Exercise directions.
For the entries that follow, produce an exact copy with no pictures in it.

Data for this exercise.
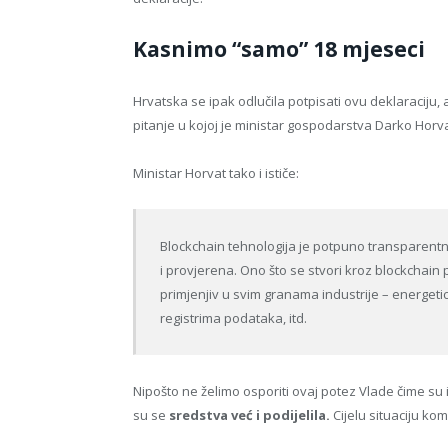
Kasnimo “samo” 18 mjeseci
Hrvatska se ipak odlučila potpisati ovu deklaraciju,
pitanje u kojoj je ministar gospodarstva Darko Horva
Ministar Horvat tako i ističe:
Blockchain tehnologija je potpuno transparentn
i provjerena. Ono što se stvori kroz blockchain 
primjenjiv u svim granama industrije – energetici,
registrima podataka, itd.
Nipošto ne želimo osporiti ovaj potez Vlade čime su i 
su se
sredstva već i podijelila.
Cijelu situaciju ko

Reply.
Kasnimo “samo” 18 mjeseci
Hrvatska se ipak odlučila potpisati ovu deklaraciju,
pitanje u kojoj je ministar gospodarstva Darko Horva
Ministar Horvat tako i ističe:
Blockchain tehnologija je potpuno transparentn
i provjerena. Ono što se stvori kroz blockchain 
primjenjiv u svim granama industrije – energetici,
registrima podataka, itd.
Nipošto ne želimo osporiti ovaj potez Vlade čime su i 
su se
sredstva već i podijelila.
Cijelu situaciju ko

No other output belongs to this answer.